Ich habe mal ein paar Werte probiert und bei C=150 uF ziemlich gute Ergebnisse erhalten. Durch Die Rechnung von Giovanni, wo 152 uF herauskommen, weiß ich nun, dass es tatsächlich auch so stimmt und ich kann es nachvollziehen und 152 uF passt noch etwas besser. Das Ergebnis verblüfft mich...ich habe ein richtiges Drehfeld durch die Schaltung, hätte ich so nicht gedacht. Auch wenn es nur theoretisch ist. Anbei ein Screenshot von dem theoretischen Modell, vllt. hilft es ja jemand anderem mal. Vielen Dank euch allen :-)
Nachtrag: Bei pf=0.5 wäre die Leistung ~2kW - wobei dies natürlich ein Teillastpunkt einer realen ASM wäre. Damit passt auch die Bauernregel mit ~70µF/kW ganz gut. Auch die WIKI Formel liefert einen ähnlichen Wert. R. L. schrieb: > Durch den Kondensator wird eine Hilfsphase erzeugt.[12] Diese hat > allerdings anstatt 120° nur eine Phasenverschiebung von weniger als > 90°.[3] verstehe ich nicht.
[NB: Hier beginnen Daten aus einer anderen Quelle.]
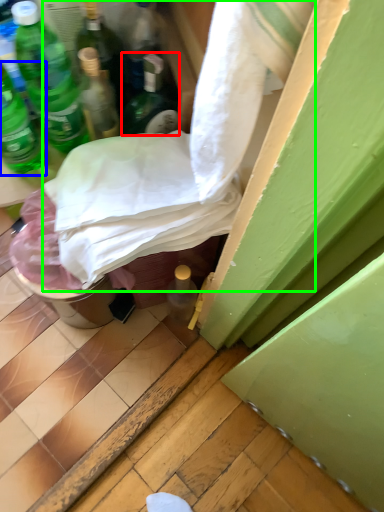 Question: Which object is positioned closest to bottle (highlighted by a red box)? Select from bottle (highlighted by a blue box) and sheet (highlighted by a green box).

Choices:
 (A) bottle
 (B) sheet

Answer: (B) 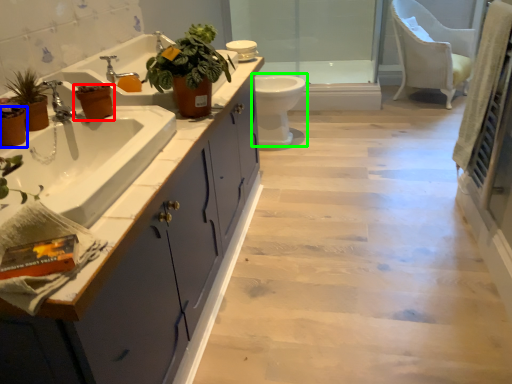 Question: Which object is positioned farthest from flowerpot (highlighted by a red box)? Select from flowerpot (highlighted by a blue box) and toilet (highlighted by a green box).

Choices:
 (A) flowerpot
 (B) toilet

Answer: (B) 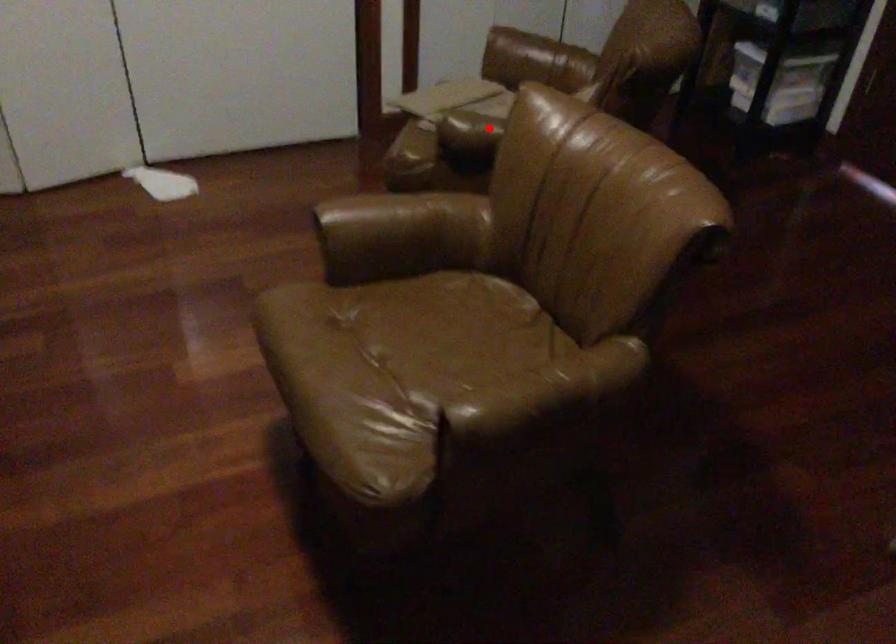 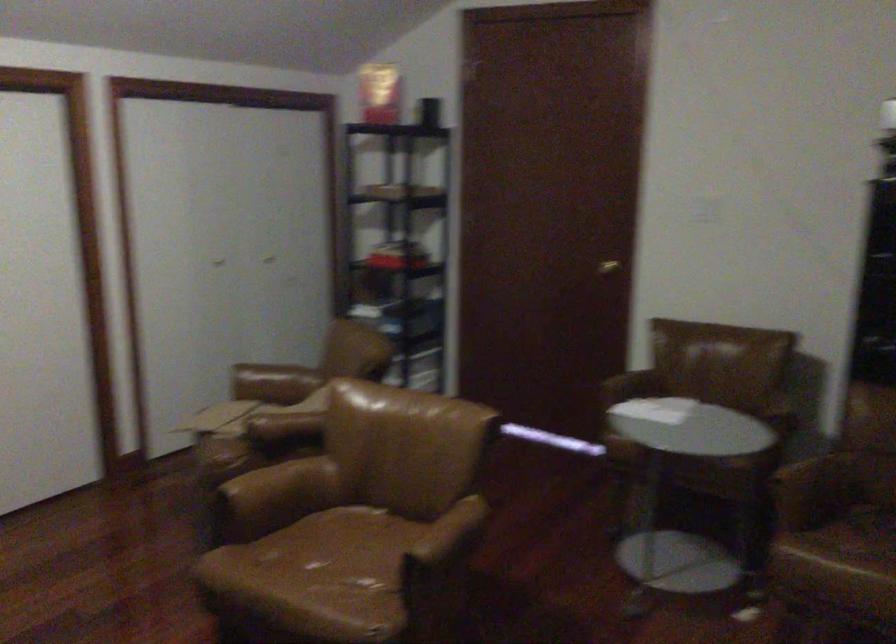 In the second image, find the point that corresponds to the highlighted location in the first image.

(283, 426) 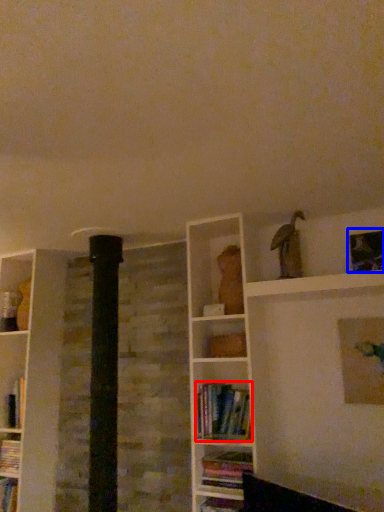 Question: Among these objects, which one is nearest to the camera, book (highlighted by a red box) or picture frame (highlighted by a blue box)?

Choices:
 (A) book
 (B) picture frame

Answer: (A) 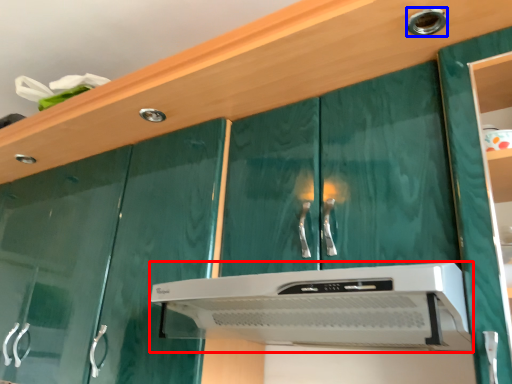 Question: Which point is further to the camera, home appliance (highlighted by a red box) or knob (highlighted by a blue box)?

Choices:
 (A) home appliance
 (B) knob

Answer: (B) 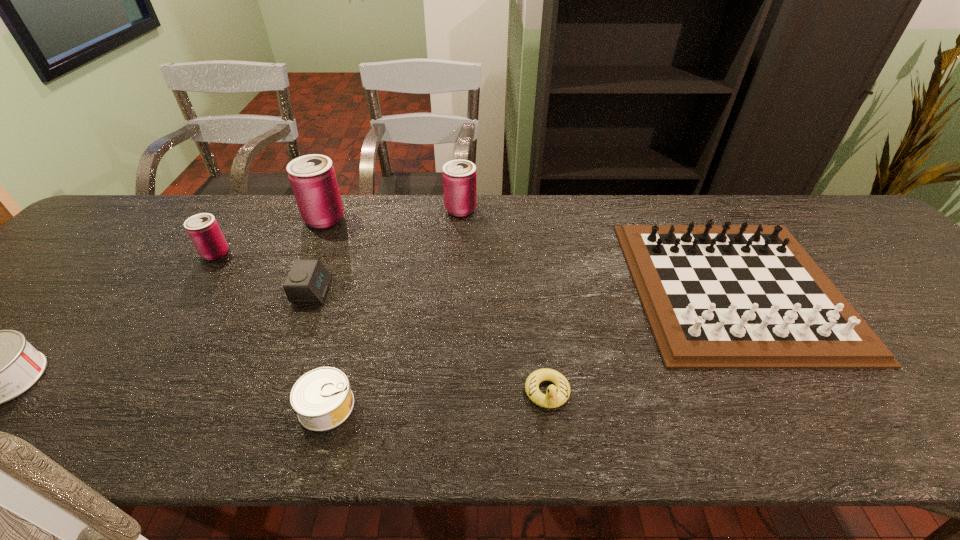 Image resolution: width=960 pixels, height=540 pixels. Identify the location of duckling situated at the near edge. (556, 396).

At what (x,y) coordinates should I click in order to perform the action: click on can positioned at the near edge. Please return your answer as a coordinate pair (x, y). The width and height of the screenshot is (960, 540). Looking at the image, I should click on (322, 398).

The image size is (960, 540). What are the coordinates of `vacant space at the far edge of the desktop` in the screenshot? It's located at (427, 226).

The image size is (960, 540). Identify the location of free space at the near edge of the desktop. (852, 408).

In the image, there is a desktop. Find the location of `blank space at the left edge`. blank space at the left edge is located at coordinates (36, 318).

The height and width of the screenshot is (540, 960). I want to click on empty location between the duckling and the third object from right to left, so click(x=504, y=301).

The height and width of the screenshot is (540, 960). What are the coordinates of `free space between the gameboard and the third object from right to left` in the screenshot? It's located at (597, 248).

Where is `free spot between the third nearest can and the tallest can`? free spot between the third nearest can and the tallest can is located at coordinates (270, 236).

Identify the location of empty location between the fourth shortest can and the tallest object. (x=393, y=214).

Where is `free space between the second object from right to left and the alarm clock`? This screenshot has width=960, height=540. free space between the second object from right to left and the alarm clock is located at coordinates (430, 341). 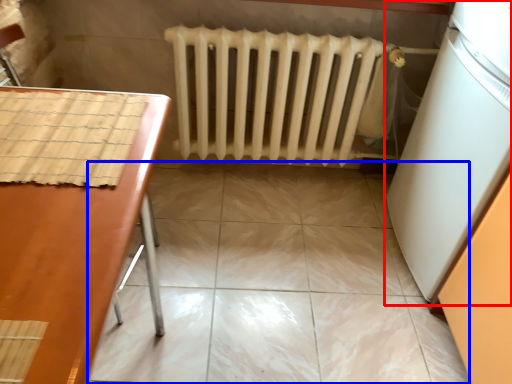 Question: Which object is closer to the camera taking this photo, appliance (highlighted by a red box) or ceramic tile (highlighted by a blue box)?

Choices:
 (A) appliance
 (B) ceramic tile

Answer: (A) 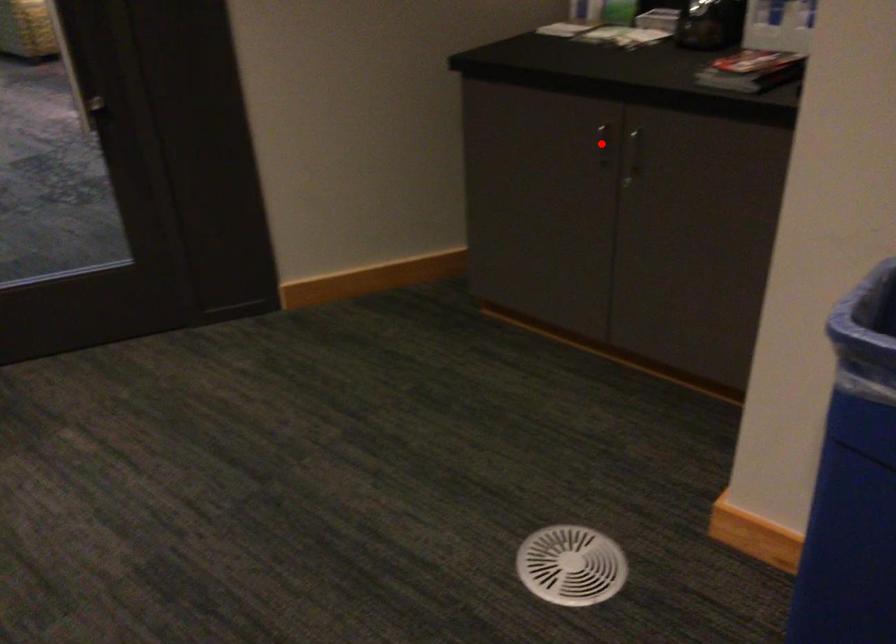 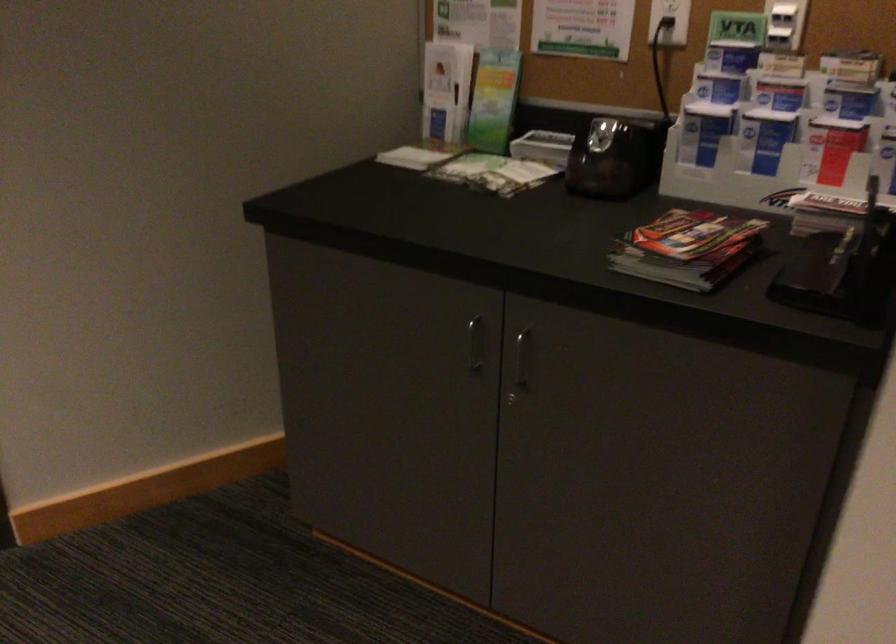 The point at the highlighted location is marked in the first image. Where is the corresponding point in the second image?

(475, 343) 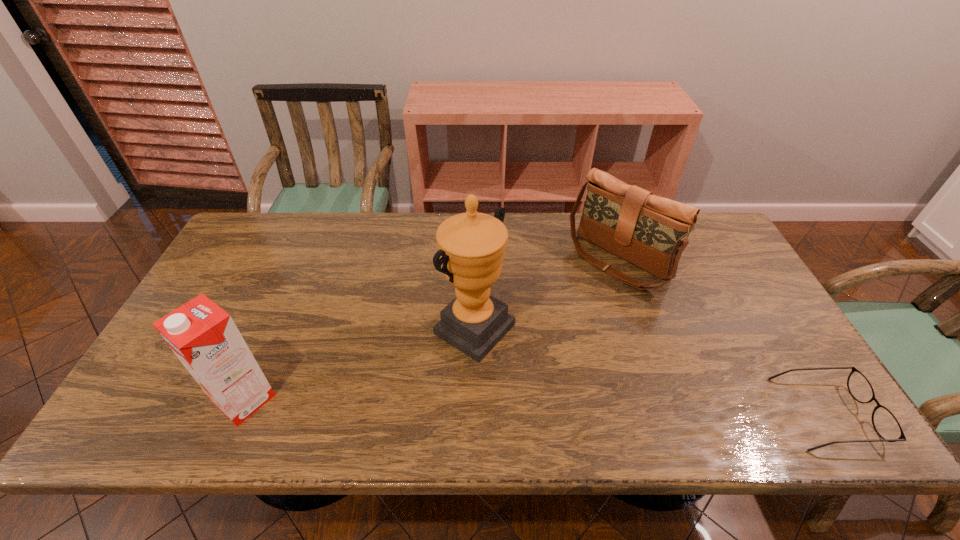 Where is `vacant space on the desktop that is between the third shortest object and the spectacles and is positioned at the front of the tallest object with handles`? The height and width of the screenshot is (540, 960). vacant space on the desktop that is between the third shortest object and the spectacles and is positioned at the front of the tallest object with handles is located at coordinates (605, 408).

Locate an element on the screen. This screenshot has height=540, width=960. vacant space on the desktop that is between the second tallest object and the spectacles and is positioned on the front-facing side of the second shortest object is located at coordinates point(461,404). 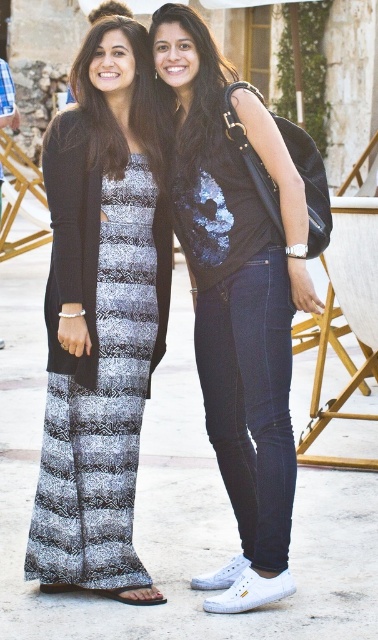 Which of these two, patterned fabric dress at left or matte black vest at center, stands taller?

matte black vest at center is taller.

Does point (48, 384) come behind point (190, 193)?

No, (48, 384) is closer to viewer.

I want to click on patterned fabric dress at left, so click(x=100, y=316). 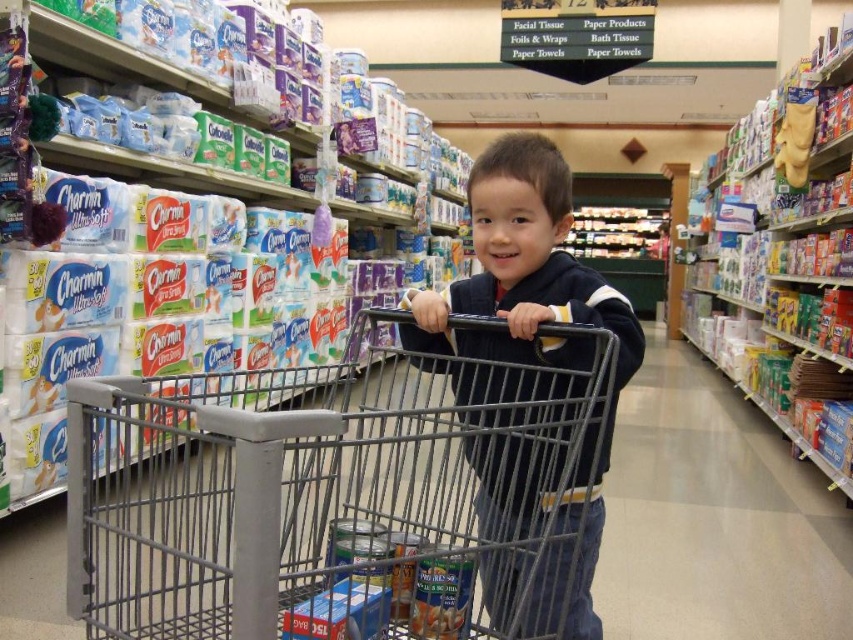 Question: Is metallic gray shopping cart at center further to camera compared to dark blue sweater at center?

Choices:
 (A) yes
 (B) no

Answer: (B)

Question: Is metallic gray shopping cart at center positioned in front of dark blue sweater at center?

Choices:
 (A) yes
 (B) no

Answer: (A)

Question: Does metallic gray shopping cart at center have a smaller size compared to dark blue sweater at center?

Choices:
 (A) no
 (B) yes

Answer: (A) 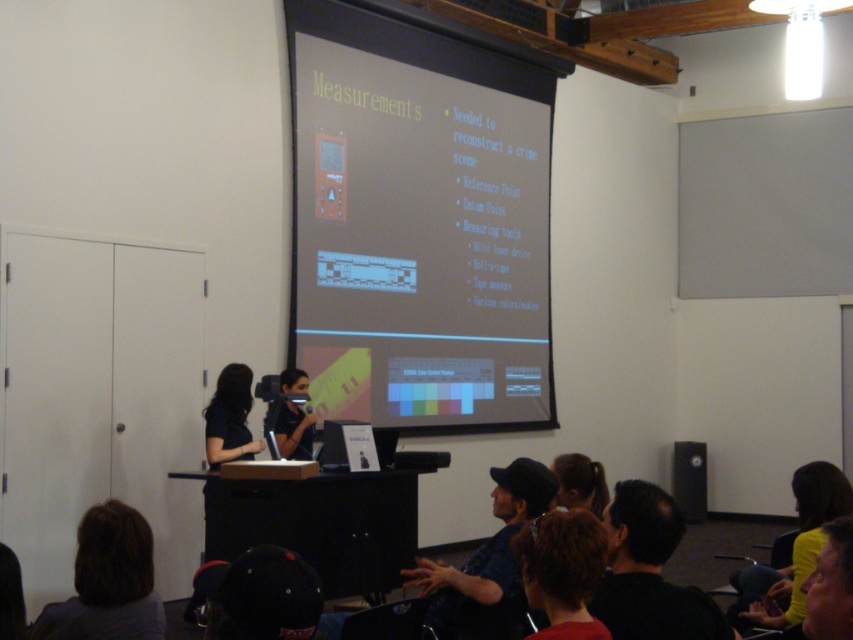 You are a student sitting at the back of the classroom and want to see both the dark blue denim jacket at lower center and the smooth red shirt at lower center. Which one is positioned lower in the image?

The dark blue denim jacket at lower center is located below the smooth red shirt at lower center, so the dark blue denim jacket at lower center is positioned lower in the image.

You are a student sitting in the classroom and want to see both the black matte hair at lower right and the black matte shirt at center clearly. Which one appears closer to you?

The black matte hair at lower right is closer to the viewer than the black matte shirt at center, so it appears closer to you. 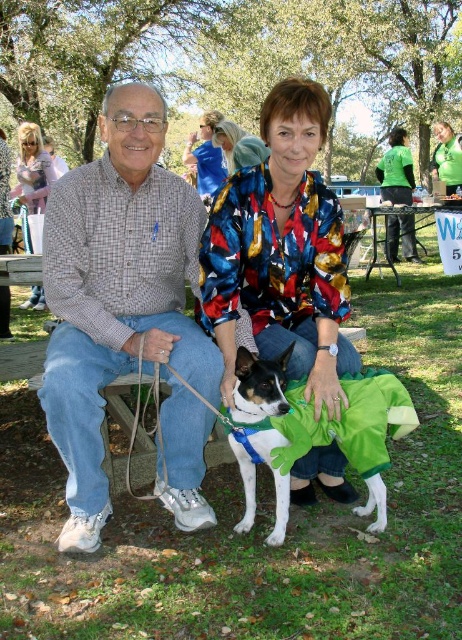 Question: Which point is closer to the camera?

Choices:
 (A) (389, 264)
 (B) (37, 125)
 (C) (204, 241)
 (D) (449, 173)

Answer: (C)

Question: Is gray checkered shirt at left above green fabric shirt at center?

Choices:
 (A) no
 (B) yes

Answer: (A)

Question: Considering the relative positions of green fabric dog at center and blonde hair at upper left in the image provided, where is green fabric dog at center located with respect to blonde hair at upper left?

Choices:
 (A) below
 (B) above

Answer: (A)

Question: Among these points, which one is nearest to the camera?

Choices:
 (A) (172, 364)
 (B) (255, 486)

Answer: (A)

Question: Estimate the real-world distances between objects in this image. Which object is farther from the gray checkered shirt at left?

Choices:
 (A) green fabric dog at center
 (B) blonde hair at upper left
 (C) black metal picnic table at center

Answer: (C)

Question: Does blonde hair at upper left have a smaller size compared to black metal picnic table at center?

Choices:
 (A) yes
 (B) no

Answer: (A) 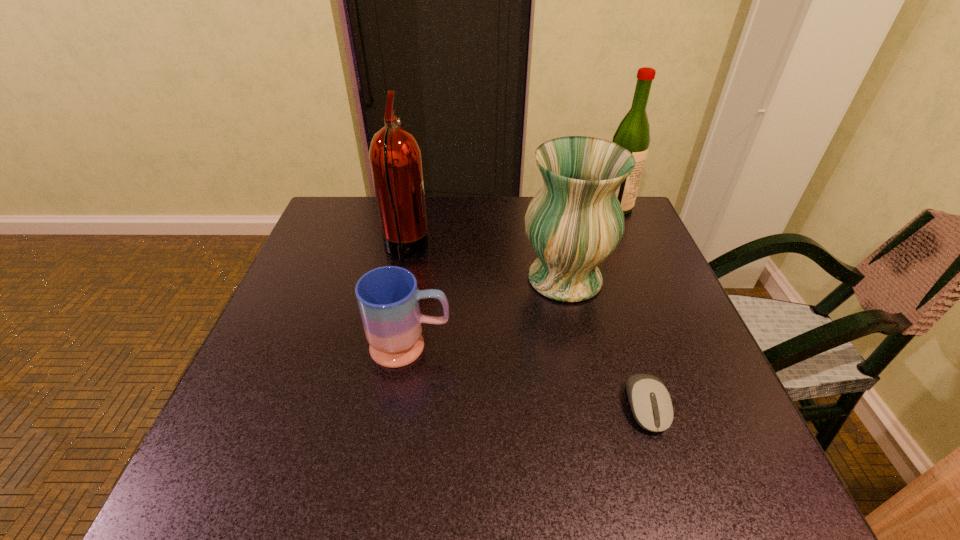 Locate an element on the screen. This screenshot has height=540, width=960. vacant region between the nearest object and the fire extinguisher is located at coordinates (526, 328).

This screenshot has width=960, height=540. What are the coordinates of `free spot between the nearest object and the second shortest object` in the screenshot? It's located at (528, 376).

The height and width of the screenshot is (540, 960). I want to click on free space between the fourth tallest object and the third shortest object, so click(x=488, y=313).

What are the coordinates of `vacant space that's between the farthest object and the computer equipment` in the screenshot? It's located at (631, 307).

Identify which object is the fourth nearest to the vase. Please provide its 2D coordinates. Your answer should be formatted as a tuple, i.e. [(x, y)], where the tuple contains the x and y coordinates of a point satisfying the conditions above.

[(395, 157)]

This screenshot has height=540, width=960. In order to click on the closest object relative to the fire extinguisher in this screenshot , I will do `click(388, 297)`.

This screenshot has width=960, height=540. I want to click on vacant space that satisfies the following two spatial constraints: 1. on the label of the rightmost object; 2. on the wheel side of the shortest object, so click(702, 407). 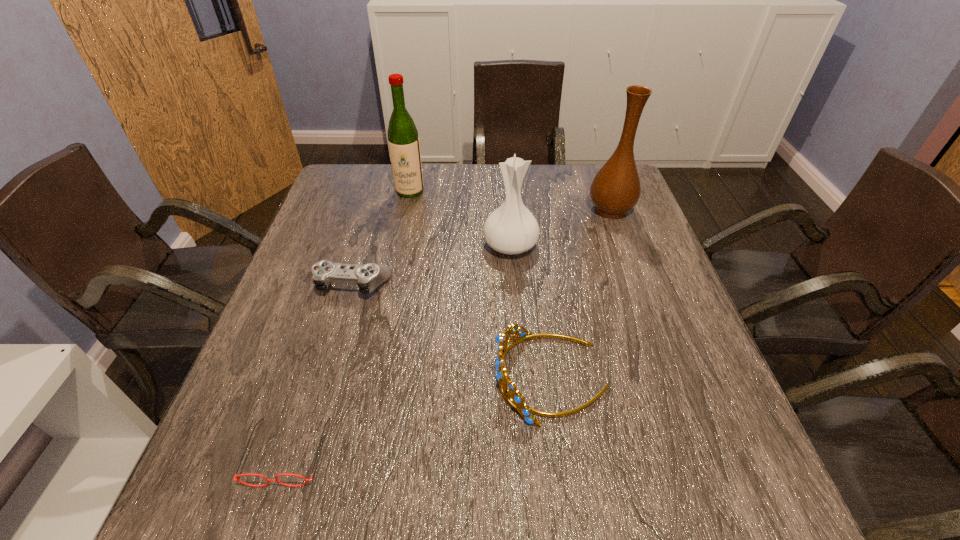 This screenshot has height=540, width=960. Find the location of `spectacles that is at the left edge`. spectacles that is at the left edge is located at coordinates (268, 480).

Where is `object situated at the right edge`? object situated at the right edge is located at coordinates (616, 189).

The width and height of the screenshot is (960, 540). What are the coordinates of `object that is positioned at the near left corner` in the screenshot? It's located at (268, 480).

The image size is (960, 540). I want to click on object present at the far right corner, so click(616, 189).

This screenshot has width=960, height=540. Identify the location of free spot at the left edge of the desktop. (245, 396).

The width and height of the screenshot is (960, 540). In order to click on blank space at the right edge of the desktop in this screenshot , I will do `click(649, 434)`.

You are a GUI agent. You are given a task and a screenshot of the screen. Output one action in this format:
    pyautogui.click(x=<x>, y=<y>)
    Task: Click on the vacant space at the far left corner of the desktop
    The width and height of the screenshot is (960, 540).
    Given the screenshot: What is the action you would take?
    pyautogui.click(x=330, y=193)

This screenshot has width=960, height=540. I want to click on free space at the near left corner of the desktop, so click(272, 488).

Find the location of a particular element. The image size is (960, 540). vacant space at the far right corner is located at coordinates (580, 183).

This screenshot has width=960, height=540. Find the location of `free space at the near right corner of the desktop`. free space at the near right corner of the desktop is located at coordinates pyautogui.click(x=765, y=483). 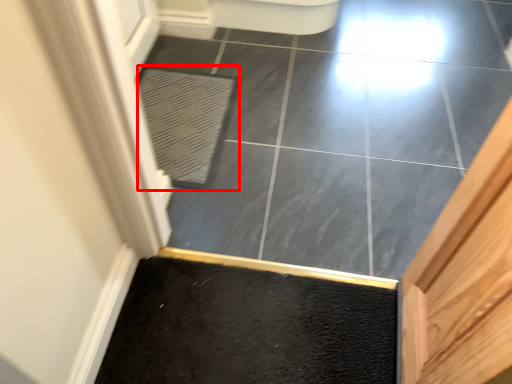 Question: From the image's perspective, what is the correct spatial positioning of bath mat (annotated by the red box) in reference to ceramic tile?

Choices:
 (A) above
 (B) below

Answer: (B)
Literaturstelle von 1935. Aktuell ist 2026. Sarah E. schrieb: > Auch wenn es nur theoretisch ist. Wenn man einen Betriebspunkt mit pf=0.50 und einen passenden Kondensator hat, dann ist die Verschiebung wirklich 120°. Nur die reale Auslegung ist meist etwas anders, und damit gibt es diesen Zustand eher nicht. Nebeneffekt: im 1~ Betrieb wirkt der Kondensator auch als Kompensation und reduziert die Blindleistung.